Of course, the upside of being a compulsive doodler is that you find these things in boxes every now and then. Heh. 

(For the record, that was a February 2005 lecture by Myron Kimnach.)

Tuesday, January 10, 2012

Fractal Season

New Year's Eve was a clear, nearly-sunny day in Portland. We went for a long walk in Washington Park, and I couldn't keep from admiring all the amazing patterns in the bare tree branches. Fractals, fractals, everywhere! "I love it when trees do the math for me," I declared aloud as we squelched down the muddy trails.
Japanese Garden sketch
 When we wandered through the Portland Japanese Garden, at one point I sat down and tried to capture an impression of the branches, the balance, the lovely asymmetry. It's just a simple sketch, but it did get my eye better-tuned to looking at those branch patterns.

Chinese Garden sketch
New Year's Day saw us out exploring town in the sunshine again. The Lan Su Chinese Garden was closed for the holiday, but I enjoyed sitting on a sunny bench in the entry plaza, using a tube of watercolor to sketch a fabulously eroded rock with--you guessed it--a fancy pattern of bare branches behind it.
I omitted Bill's wheelbarrow here. Gotta pick your battles sometimes.

On January 7, I met up with Urban Sketchers Portland to have a group doodling-party at a member's art studio. The shed in the yard was framed by bare tree branches, and I tried combining ink and watercolor to establish a foreground/background effect. And, as you can see, I'm starting to tackle more and more complex branch patterns. It's still very sparse compared to the detail on the real trees, of course. (See more sketches from Jan 7.)

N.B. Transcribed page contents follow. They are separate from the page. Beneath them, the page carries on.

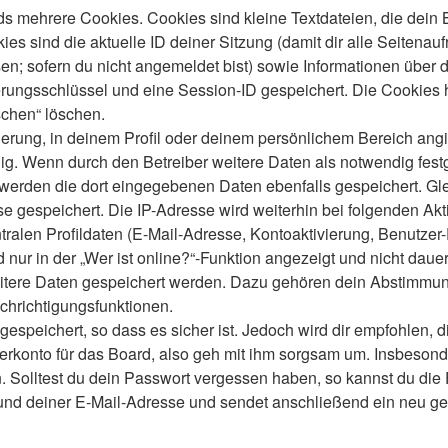
s mehrere Cookies. Cookies sind kleine Textdateien, die dein 
es sind die aktuelle ID deiner Sitzung (damit dir alle Seitenau
en; sofern du nicht angemeldet bist) sowie Informationen über 
ierungsschlüssel und eine Session-ID gespeichert. Die Cookies 
schen“ löschen.
ierung, in deinem Profil oder deinem persönlichem Bereich angi
 Wenn durch den Betreiber weitere Daten als notwendig festgele
o werden die dort eingegebenen Daten ebenfalls gespeichert. Gle
se gespeichert. Die IP-Adresse wird weiterhin bei folgenden A
ralen Profildaten (E-Mail-Adresse, Kontoaktivierung, Benutze
ur in der „Wer ist online?“-Funktion angezeigt und nicht dauer
weitere Daten gespeichert werden. Dazu gehören dein Abstimmu
chrichtigungsfunktionen.
speichert, so dass es sicher ist. Jedoch wird dir empfohlen, d
konto für das Board, also geh mit ihm sorgsam um. Insbesonder
n. Solltest du dein Passwort vergessen haben, so kannst du di
d deiner E-Mail-Adresse und sendet anschließend ein neu gen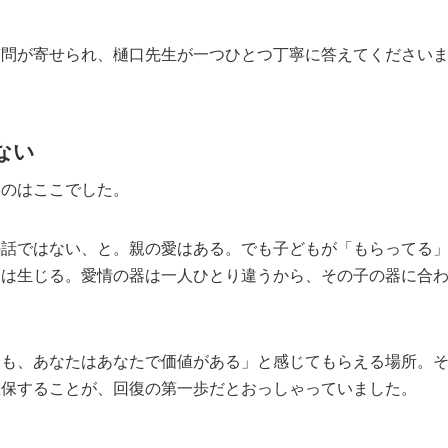
質問が寄せられ、樋口先生が一つひとつ丁寧に答えてください
ない
たのはここでした。
の話ではない、と。親の愛はある。でも子どもが「もらってる
題は生じる。愛情の器は一人ひとり違うから、その子の器に合
ても、あなたはあなたで価値がある」と感じてもらえる場所。
確保することが、回復の第一歩だとおっしゃっていました。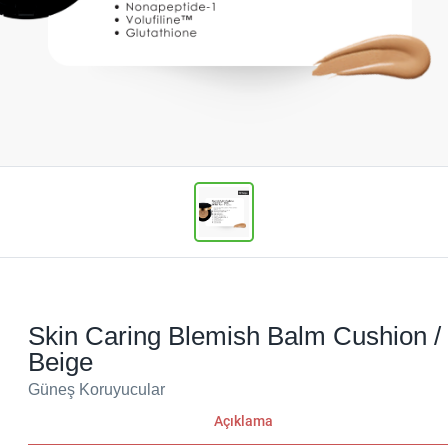
Skin Caring Blemish Balm Cushion /
Beige
Güneş Koruyucular
Açıklama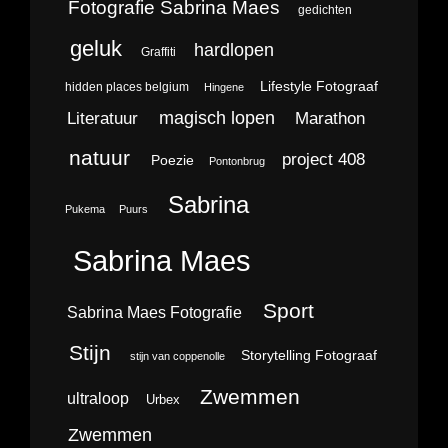
Fotografie Sabrina Maes
gedichten
geluk
hardlopen
Graffiti
Lifestyle Fotograaf
hidden places belgium
Hingene
magisch lopen
Literatuur
Marathon
natuur
project 408
Poezie
Pontonbrug
Sabrina
Pukema
Puurs
Sabrina Maes
Sport
Sabrina Maes Fotografie
Stijn
Storytelling Fotograaf
stijn van coppenolle
Zwemmen
ultraloop
Urbex
Zwemmen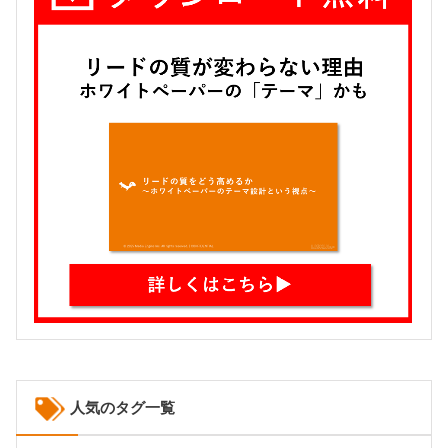
人気のタグ一覧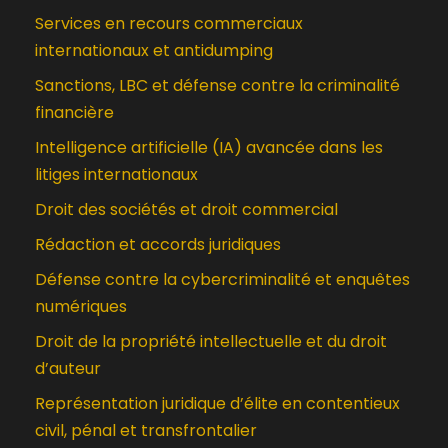
Services en recours commerciaux
internationaux et antidumping
Sanctions, LBC et défense contre la criminalité
financière
Intelligence artificielle (IA) avancée dans les
litiges internationaux
Droit des sociétés et droit commercial
Rédaction et accords juridiques
Défense contre la cybercriminalité et enquêtes
numériques
Droit de la propriété intellectuelle et du droit
d’auteur
Représentation juridique d’élite en contentieux
civil, pénal et transfrontalier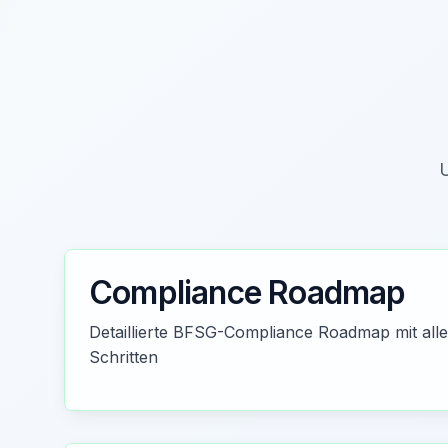
U
Compliance Roadmap
Detaillierte BFSG-Compliance Roadmap mit all
Schritten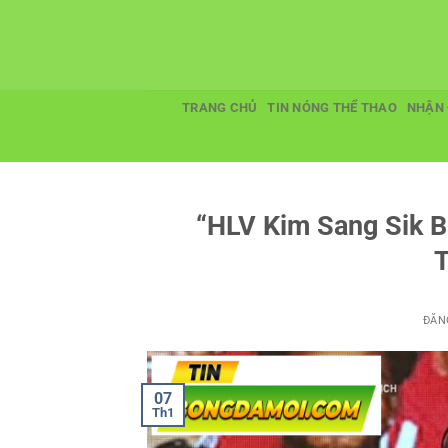
Bỏ
qua
nội
dung
TRANG CHỦ
TIN NÓNG THỂ THAO
NHẬN 
“HLV Kim Sang Sik B
T
ĐĂN
07
Th1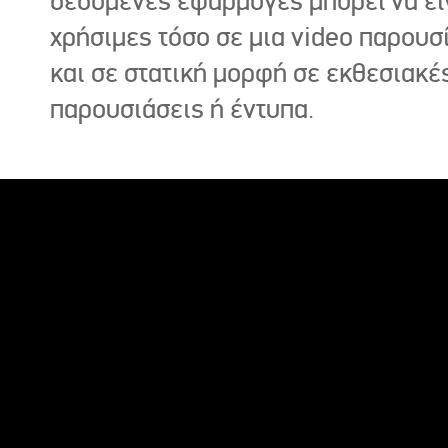
δεδομένες εφαρμογές μπορεί να εί
χρήσιμες τόσο σε μια video παρουσ
και σε στατική μορφή σε εκθεσιακέ
παρουσιάσεις ή έντυπα.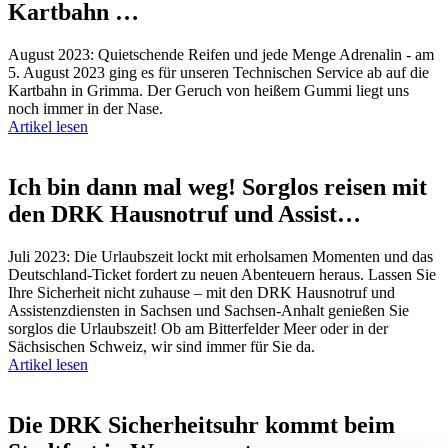
Kartbahn …
August 2023: Quietschende Reifen und jede Menge Adrenalin - am
5. August 2023 ging es für unseren Technischen Service ab auf die
Kartbahn in Grimma. Der Geruch von heißem Gummi liegt uns
noch immer in der Nase.
Artikel lesen
Ich bin dann mal weg! Sorglos reisen mit
den DRK Hausnotruf und Assist…
Juli 2023: Die Urlaubszeit lockt mit erholsamen Momenten und das
Deutschland-Ticket fordert zu neuen Abenteuern heraus. Lassen Sie
Ihre Sicherheit nicht zuhause – mit den DRK Hausnotruf und
Assistenzdiensten in Sachsen und Sachsen-Anhalt genießen Sie
sorglos die Urlaubszeit! Ob am Bitterfelder Meer oder in der
Sächsischen Schweiz, wir sind immer für Sie da.
Artikel lesen
Die DRK Sicherheitsuhr kommt beim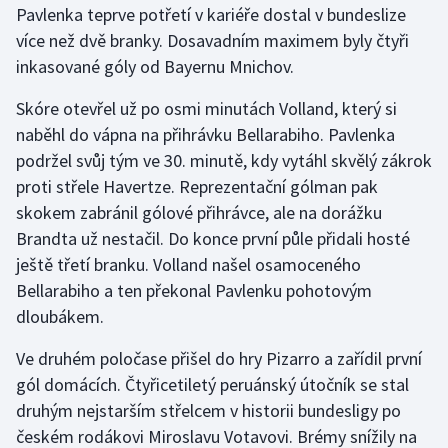
Pavlenka teprve potřetí v kariéře dostal v bundeslize
více než dvě branky. Dosavadním maximem byly čtyři
Gymnastika
inkasované góly od Bayernu Mnichov.
Házená
Skóre otevřel už po osmi minutách Volland, který si
naběhl do vápna na přihrávku Bellarabiho. Pavlenka
Jezdectví
podržel svůj tým ve 30. minutě, kdy vytáhl skvělý zákrok
proti střele Havertze. Reprezentační gólman pak
Judo
skokem zabránil gólové přihrávce, ale na dorážku
Brandta už nestačil. Do konce první půle přidali hosté
Krasobruslení
ještě třetí branku. Volland našel osamoceného
Lezení
Bellarabiho a ten překonal Pavlenku pohotovým
dloubákem.
Lyže a snowboard
Ve druhém poločase přišel do hry Pizarro a zařídil první
Moderní pětiboj
gól domácích. Čtyřicetiletý peruánský útočník se stal
druhým nejstarším střelcem v historii bundesligy po
Motorsport
českém rodákovi Miroslavu Votavovi. Brémy snížily na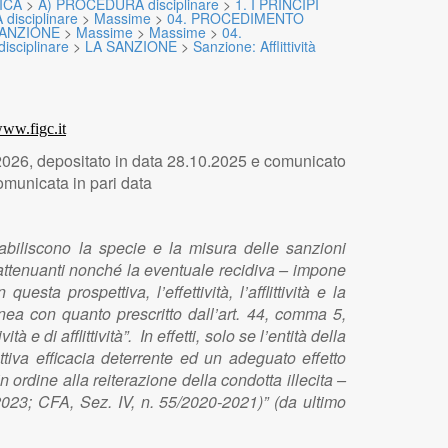
ICA
>
A) PROCEDURA disciplinare
>
1. I PRINCIPI
isciplinare
>
Massime
>
04. PROCEDIMENTO
SANZIONE
>
Massime
>
Massime
>
04.
isciplinare
>
LA SANZIONE
>
Sanzione: Afflittività
ww.figc.it
026, depositato in data 28.10.2025 e comunicato
municata in pari data
tabiliscono la specie e la misura delle sanzioni
e attenuanti nonché la eventuale recidiva – impone
esta prospettiva, l’effettività, l’afflittività e la
nea con quanto prescritto dall’art. 44, comma 5,
 e di afflittività”. In effetti, solo se l’entità della
ttiva efficacia deterrente ed un adeguato effetto
ordine alla reiterazione della condotta illecita –
2023; CFA, Sez. IV, n. 55/2020-2021)” (da ultimo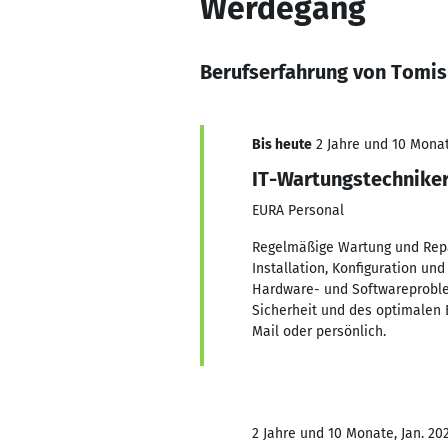
Werdegang
Berufserfahrung von Tomis
Bis heute
2 Jahre und 10 Monat
IT-Wartungstechnike
EURA Personal
Regelmäßige Wartung und Repa
Installation, Konfiguration 
Hardware- und Softwareproble
Sicherheit und des optimalen 
Mail oder persönlich.
2 Jahre und 10 Monate, Jan. 202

Now, as you can tell by my weird self-portaits-while-peeking-out-from-behind-the-sketchbook, I'm having some scanner issues nowadays.We recently moved, and have not yet discovered which box holds the oh-so-precious power cord to my lovely, lovely scanner. This has me in quite a tizzy, but it's good to play with options on how to frame one's images from a sketchbook, right?

I've treated myself to a membership at the Independent Publishing Resource Center, partly so I can use their scanners until I get my own up and running again. While most of my scans on January 7 turned out fine, the scanner did have a few moments of adding random crazy orange stripes to the page.
Oh, IPRC scanner. I think these orange stripes are signs of Yeti meddling.
While this makes me flinch in a lot of ways, it also reminds me of the work of Deb Rossi, who adds big "colorblocks" of watercolor over the top of her ink sketches. Maybe the scanner artifacts are a way to start exploring that sketching approach?
It would be prettier with real watercolor, rather than Photoshop.

Hmmmm. That's the joy of sketching in groups (and wrestling with persnickety equipment)--you can find yourself exploring all new ideas.